** MATERIAL SUPPLIED follows **

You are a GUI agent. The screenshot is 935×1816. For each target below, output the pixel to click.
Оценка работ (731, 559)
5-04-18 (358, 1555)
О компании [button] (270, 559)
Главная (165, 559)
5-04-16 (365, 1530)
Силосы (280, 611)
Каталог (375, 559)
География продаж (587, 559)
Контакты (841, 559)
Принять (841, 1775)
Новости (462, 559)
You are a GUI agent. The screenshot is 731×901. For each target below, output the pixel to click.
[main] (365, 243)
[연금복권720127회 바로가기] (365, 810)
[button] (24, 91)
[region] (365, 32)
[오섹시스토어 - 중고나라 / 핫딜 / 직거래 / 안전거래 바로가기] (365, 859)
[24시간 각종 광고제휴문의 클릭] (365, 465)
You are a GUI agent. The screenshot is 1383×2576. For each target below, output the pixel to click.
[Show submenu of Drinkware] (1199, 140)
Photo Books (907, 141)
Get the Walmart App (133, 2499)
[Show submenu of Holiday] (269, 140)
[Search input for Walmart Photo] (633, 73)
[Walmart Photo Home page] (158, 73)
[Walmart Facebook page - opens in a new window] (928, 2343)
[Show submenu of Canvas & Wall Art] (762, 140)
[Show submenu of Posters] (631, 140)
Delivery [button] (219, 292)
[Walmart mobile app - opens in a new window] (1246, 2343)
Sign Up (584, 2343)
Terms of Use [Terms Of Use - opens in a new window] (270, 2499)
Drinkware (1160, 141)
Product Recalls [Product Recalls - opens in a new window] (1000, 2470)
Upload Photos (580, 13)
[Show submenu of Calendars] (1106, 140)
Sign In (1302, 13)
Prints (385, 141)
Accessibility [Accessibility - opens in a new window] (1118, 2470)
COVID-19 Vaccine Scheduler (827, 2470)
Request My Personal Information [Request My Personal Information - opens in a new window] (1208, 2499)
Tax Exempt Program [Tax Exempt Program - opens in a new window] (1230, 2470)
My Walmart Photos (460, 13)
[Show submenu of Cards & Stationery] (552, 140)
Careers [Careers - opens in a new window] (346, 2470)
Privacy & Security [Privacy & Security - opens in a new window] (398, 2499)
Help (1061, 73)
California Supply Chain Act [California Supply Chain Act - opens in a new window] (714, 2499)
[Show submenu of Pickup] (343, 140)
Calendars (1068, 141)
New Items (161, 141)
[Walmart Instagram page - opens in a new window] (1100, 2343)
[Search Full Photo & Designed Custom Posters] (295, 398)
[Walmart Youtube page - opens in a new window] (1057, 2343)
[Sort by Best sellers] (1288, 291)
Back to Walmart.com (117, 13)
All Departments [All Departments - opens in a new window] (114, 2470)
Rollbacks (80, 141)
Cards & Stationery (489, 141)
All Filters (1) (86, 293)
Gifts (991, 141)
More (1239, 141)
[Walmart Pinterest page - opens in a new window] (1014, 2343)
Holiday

** End of MATERIAL SUPPLIED **

**EXERCISE DETAILS**
Output each line exactly, from the first line of the data down to the line that contains "Get the Walmart App (133, 2499)", both included.

**RESULT OF THE EXERCISE**
You are a GUI agent. The screenshot is 935×1816. For each target below, output the pixel to click.
Оценка работ (731, 559)
5-04-18 (358, 1555)
О компании [button] (270, 559)
Главная (165, 559)
5-04-16 (365, 1530)
Силосы (280, 611)
Каталог (375, 559)
География продаж (587, 559)
Контакты (841, 559)
Принять (841, 1775)
Новости (462, 559)
You are a GUI agent. The screenshot is 731×901. For each target below, output the pixel to click.
[main] (365, 243)
[연금복권720127회 바로가기] (365, 810)
[button] (24, 91)
[region] (365, 32)
[오섹시스토어 - 중고나라 / 핫딜 / 직거래 / 안전거래 바로가기] (365, 859)
[24시간 각종 광고제휴문의 클릭] (365, 465)
You are a GUI agent. The screenshot is 1383×2576. For each target below, output the pixel to click.
[Show submenu of Drinkware] (1199, 140)
Photo Books (907, 141)
Get the Walmart App (133, 2499)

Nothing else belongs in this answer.